# Acer Aspire 5630 will not boot



## ric1 (Apr 10, 2008)

http://www.techsupportforum.com/f108/acer-laptop-will-not-boot-190381.html

First of all hello.

all it is, is that basically when i power on the laptop on i'm presented with the Acer splash screen and then it will hang. i cannot get into bios pressing f2 nor am i giving any option when holding down alt and pressing f10. The link above links to a thread created on the same type of issue but noticed that a member told another member to make a new thread ,hence this new thread. I have the exact same problem on the Acer Aspire 5630.
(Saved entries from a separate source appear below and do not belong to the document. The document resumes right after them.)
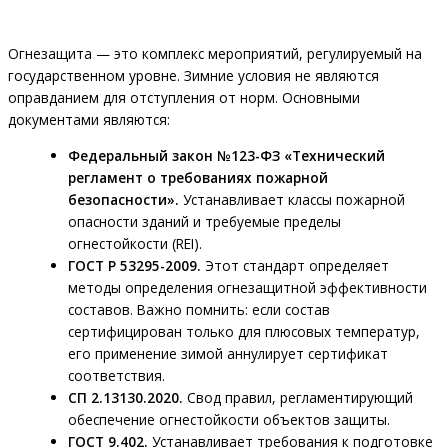
Огнезащита — это комплекс мероприятий, регулируемый на
государственном уровне. Зимние условия не являются
оправданием для отступления от норм. Основными
документами являются:
Федеральный закон №123-ФЗ «Технический
регламент о требованиях пожарной
безопасности».
Устанавливает классы пожарной
опасности зданий и требуемые пределы
огнестойкости (REI).
ГОСТ Р 53295-2009.
Этот стандарт определяет
методы определения огнезащитной эффективности
составов. Важно помнить: если состав
сертифицирован только для плюсовых температур,
его применение зимой аннулирует сертификат
соответствия.
СП 2.13130.2020.
Свод правил, регламентирующий
обеспечение огнестойкости объектов защиты.
ГОСТ 9.402.
Устанавливает требования к подготовке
Once i can get into the bios, i can pretty much cruise along from there but at the minute can't even get into that. i may not even need to go into the bios if it will just boot vista. This is my cousins laptop and all the infromation i was given was 'it just won't get past this screen' and given the laptop. :4-dontkno

Thanks for any help


----------



## TriggerFinger (Jan 30, 2008)

hi ric1,

when you boot, do you hear any beeps? no errors on screen just the splash screen?

check your RAM first. if you have a spare RAM use it instead of the ones installed.


----------



## ric1 (Apr 10, 2008)

Thanks

their are no beeps at startup and no errors-just hangs or freezes at splash screen, unfortunately i have no spare RAM and when it comes to hardware i'm a complete novice really-especially with laptops.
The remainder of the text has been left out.